The COVID-19 crisis is accelerating a shift toward a more integrated approach to corporate governance that has been gathering force for some time
The Covid-19 crisis is accelerating a shift toward a more integrated approach to corporate governance that has been gathering force for some time. The pandemic has put people’s lives, livelihoods and learning at the center of the public policy and business response in almost every country and industry sector. It has dramatically underscored the need for firms to engage proactively and systematically with diverse stakeholders, both internally and externally. And, it has highlighted companies as stakeholders themselves with an intrinsic interest in and shared responsibility for the resilience and vitality of the economic, social and environmental systems in which they operate.
What does this mean in practice? We outline a six-point Leadership Agenda for corporate Boards that we believe will be essential for ensuring their companies’ longer-term competitiveness and resilience as well as addressing some of the systemic societal challenges that have been thrown into sharp relief during the pandemic. This agenda is relevant for any Board or company that is serious about absorbing the deeper lessons of the current crisis for their firm and translating the principles of stakeholder capitalism into practice.

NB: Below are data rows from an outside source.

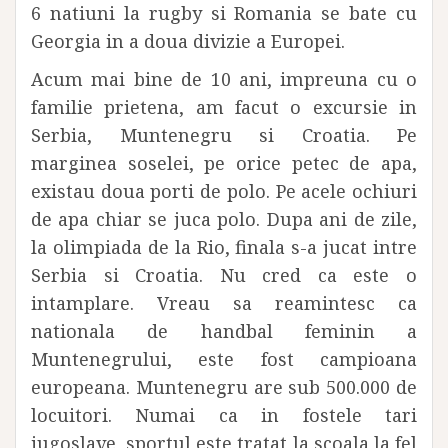
6 natiuni la rugby si Romania se bate cu
Georgia in a doua divizie a Europei.
Acum mai bine de 10 ani, impreuna cu o
familie prietena, am facut o excursie in
Serbia, Muntenegru si Croatia. Pe
marginea soselei, pe orice petec de apa,
existau doua porti de polo. Pe acele ochiuri
de apa chiar se juca polo. Dupa ani de zile,
la olimpiada de la Rio, finala s-a jucat intre
Serbia si Croatia. Nu cred ca este o
intamplare. Vreau sa reamintesc ca
nationala de handbal feminin a
Muntenegrului, este fost campioana
europeana. Muntenegru are sub 500.000 de
locuitori. Numai ca in fostele tari
iugoslave, sportul este tratat la scoala la fel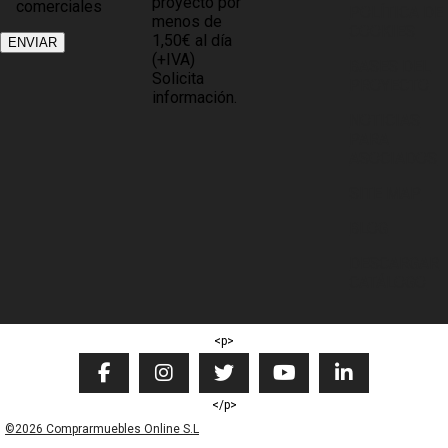
proyecto por
comerciales
POLÍTICA DE
menos de
COOKIES
1,50€ al día
(+IVA)
BASES DEL
Solicita
PROYECTO
información.
NOTICIAS
PARA
ASOCIADOS
SITE MAP
BLOG
DESCARGAR
CATÁLOGO
<p>
</p>
©2026 Comprarmuebles Online S.L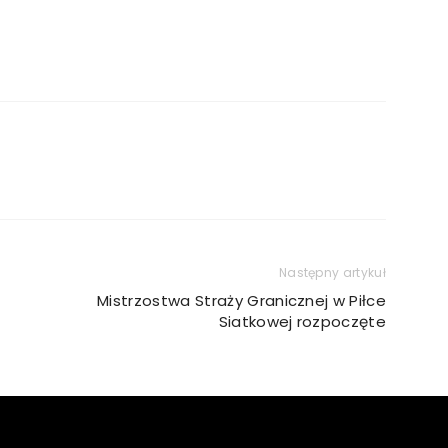
Następny artykuł
Mistrzostwa Straży Granicznej w Piłce
Siatkowej rozpoczęte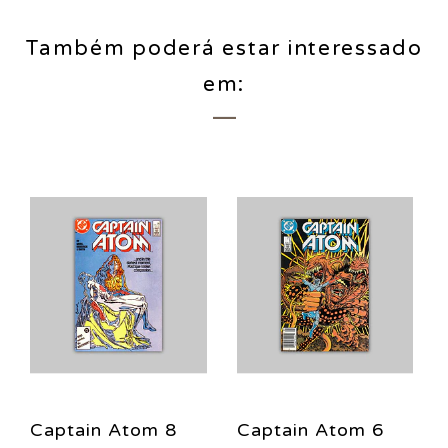
Também poderá estar interessado
em:
Captain Atom 8
Captain Atom 6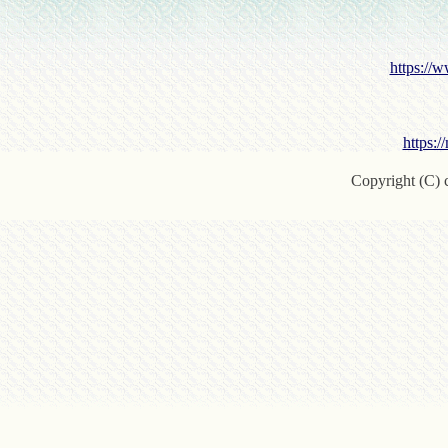
https://w
https:/
Copyright (C) c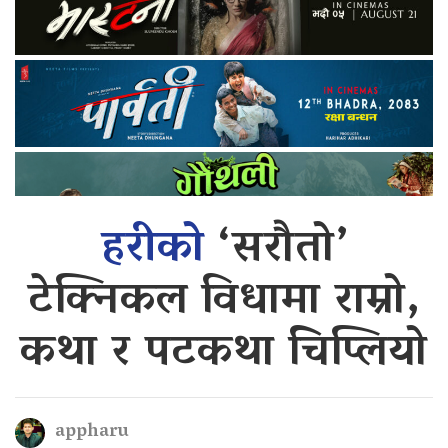
हरीको
‘सरौतो’
टेक्निकल विधामा राम्रो,
कथा र पटकथा चिप्लियो
appharu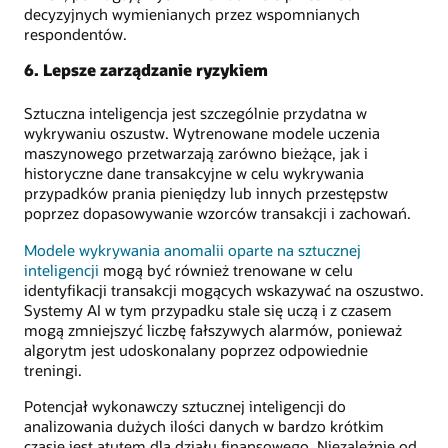
decyzyjnych wymienianych przez wspomnianych
respondentów.
6. Lepsze zarządzanie ryzykiem
Sztuczna inteligencja jest szczególnie przydatna w
wykrywaniu oszustw. Wytrenowane modele uczenia
maszynowego przetwarzają zarówno bieżące, jak i
historyczne dane transakcyjne w celu wykrywania
przypadków prania pieniędzy lub innych przestępstw
poprzez dopasowywanie wzorców transakcji i zachowań.
Modele wykrywania anomalii oparte na sztucznej
inteligencji
mogą być również trenowane w celu
identyfikacji transakcji mogących wskazywać na oszustwo.
Systemy AI w tym przypadku stale się uczą i z czasem
mogą zmniejszyć liczbę fałszywych alarmów, ponieważ
algorytm jest udoskonalany poprzez odpowiednie
treningi.
Potencjał wykonawczy sztucznej inteligencji do
analizowania dużych ilości danych w bardzo krótkim
czasie jest atutem dla działu finansowego. Niezależnie od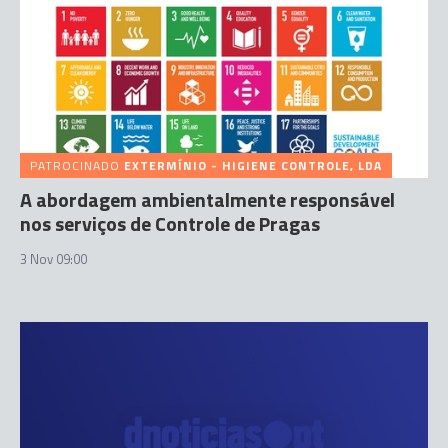
PATROCINADO
EXTERMÍNIO - HIGIENE CONTROLE, LDA
A abordagem ambientalmente responsável
nos serviços de Controle de Pragas
3 Nov 09:00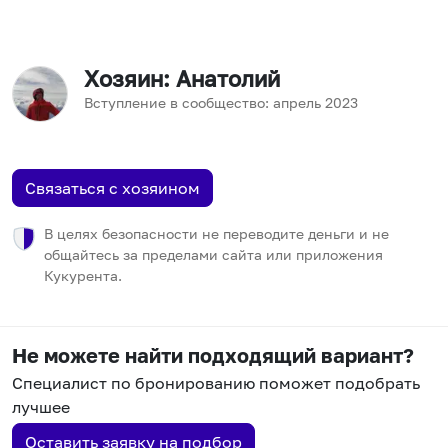
Хозяин
: Анатолий
Вступление в сообщество:
апрель
2023
Связаться с хозяином
В целях безопасности не переводите деньги и не
общайтесь за пределами сайта или приложения
Кукурента.
Не можете найти подходящий вариант?
Специалист по бронированию поможет подобрать
лучшее
Оставить заявку на подбор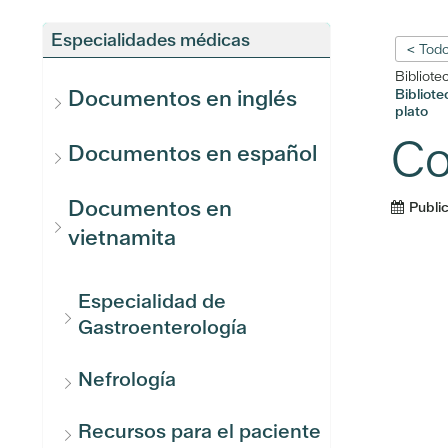
Especialidades médicas
< Todo
Bibliote
Documentos en inglés
Bibliot
plato
Co
Documentos en español
Documentos en
Publi
vietnamita
Especialidad de
Gastroenterología
Nefrología
Recursos para el paciente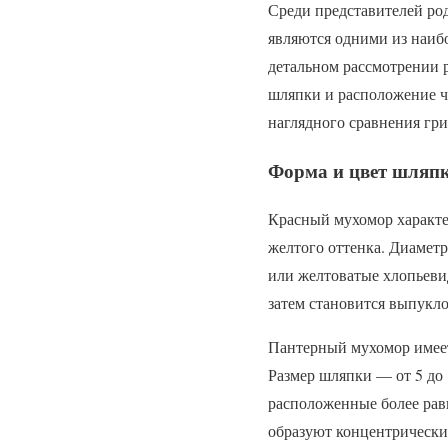
Среди представителей род
являются одними из наиб
детальном рассмотрении р
шляпки и расположение ч
наглядного сравнения гр
Форма и цвет шляпк
Красный мухомор характер
желтого оттенка. Диаметр
или желтоватые хлопьеви
затем становится выпукло
Пантерный мухомор имеет
Размер шляпки — от 5 до 
расположенные более равн
образуют концентрически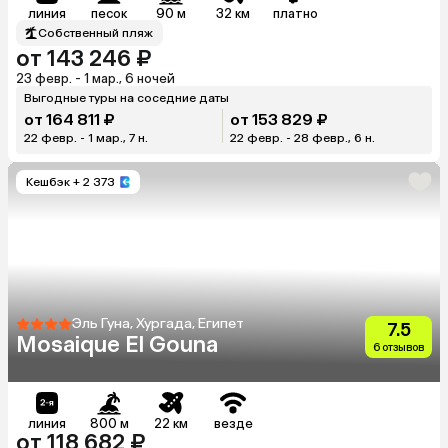
линия
песок
90 м
32 км
платно
Собственный пляж
от 143 246 ₽
23 февр. - 1 мар., 6 ночей
Выгодные туры на соседние даты
от 164 811 ₽
от 153 829 ₽
22 февр. - 1 мар., 7 н.
22 февр. - 28 февр., 6 н.
Кешбэк
+ 2 373
Эль Гуна, Хургада, Египет
7.5
Mosaique El Gouna
6 отзывов
линия
800 м
22 км
везде
от 118 682 ₽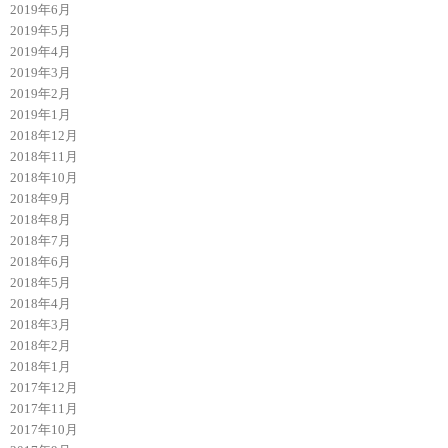
2019年6月
2019年5月
2019年4月
2019年3月
2019年2月
2019年1月
2018年12月
2018年11月
2018年10月
2018年9月
2018年8月
2018年7月
2018年6月
2018年5月
2018年4月
2018年3月
2018年2月
2018年1月
2017年12月
2017年11月
2017年10月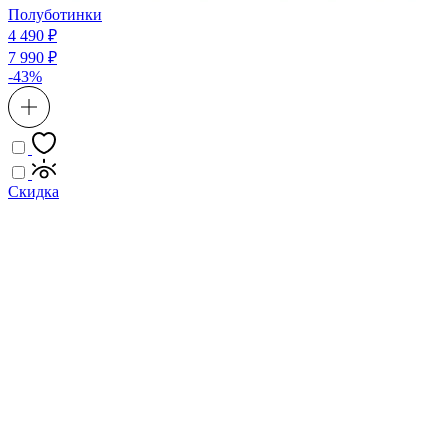
Полуботинки
4 490 ₽
7 990 ₽
-43%
Скидка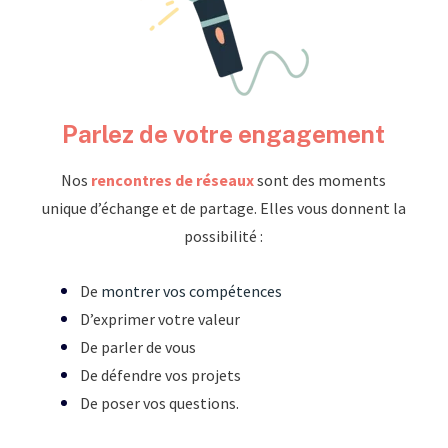
Parlez de votre engagement
Nos
rencontres de réseaux
sont des
moments
unique d’échange et de partage. Elles vous donnent la
possibilité :
De
montrer vos compétences
D’exprimer votre valeur
De parler de vous
De défendre vos projets
De poser vos questions.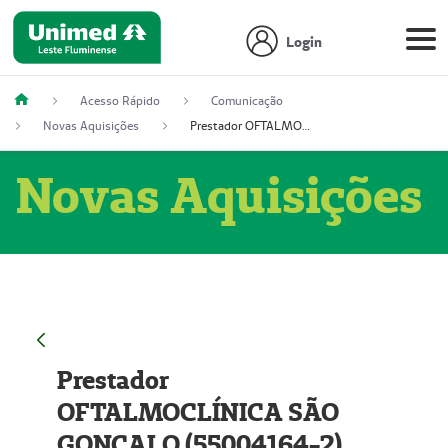
Login
Acesso Rápido
Comunicação
Novas Aquisições
Prestador OFTALMOCLÍNICA SÃO GONÇALO (55004164-2)
Novas Aquisições
Prestador
OFTALMOCLÍNICA SÃO
GONÇALO (55004164-2)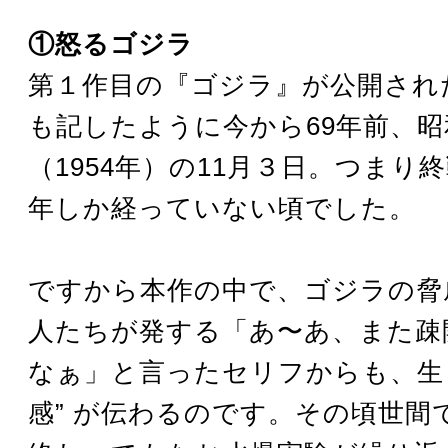
①怒るゴジラ
第１作目の『ゴジラ』が公開され
も記したように今から69年前、昭
（1954年）の11月３日。つまり
年しか経っていない頃でした。
ですから本作の中で、ゴジラの脅
人たちが発する「あ〜あ、また疎
なぁ」と言ったセリフからも、生々
感” が伝わるのです。その頃世間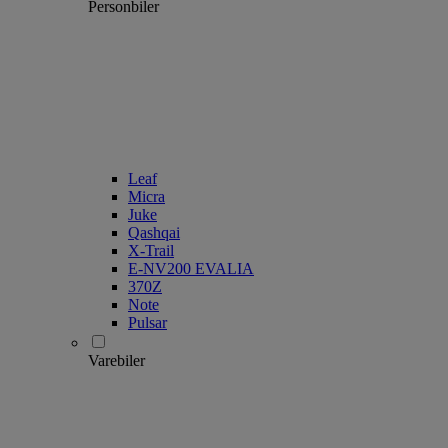
Personbiler
Leaf
Micra
Juke
Qashqai
X-Trail
E-NV200 EVALIA
370Z
Note
Pulsar
Varebiler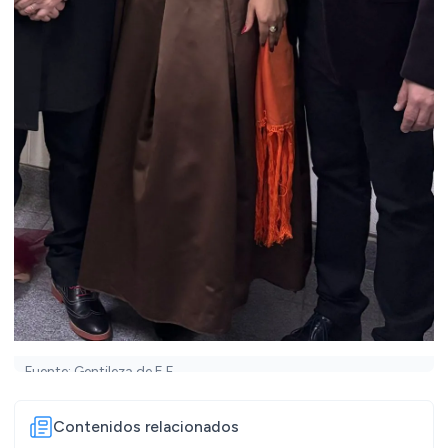
Fuente: Gentileza de E.F.
Contenidos relacionados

Since the beginning of the century, major technological, environmental, geopolitical and socioeconomic changes have been transforming the expectations and operating context of business, compelling a re-examination of corporate governance principles and board practices. In particular, these changes have rendered environmental, social, governance and data stewardship (ESG&D) considerations substantially more material to the fundamental purpose of companies – sustainable value creation. This is eroding the traditional distinction between a shareholder primacy model of corporate governance focused on financial and operational risks and opportunities, on the one hand, and a stakeholder-driven model of corporate responsibility and citizenship focused on environmental and social risks and opportunities, on the other.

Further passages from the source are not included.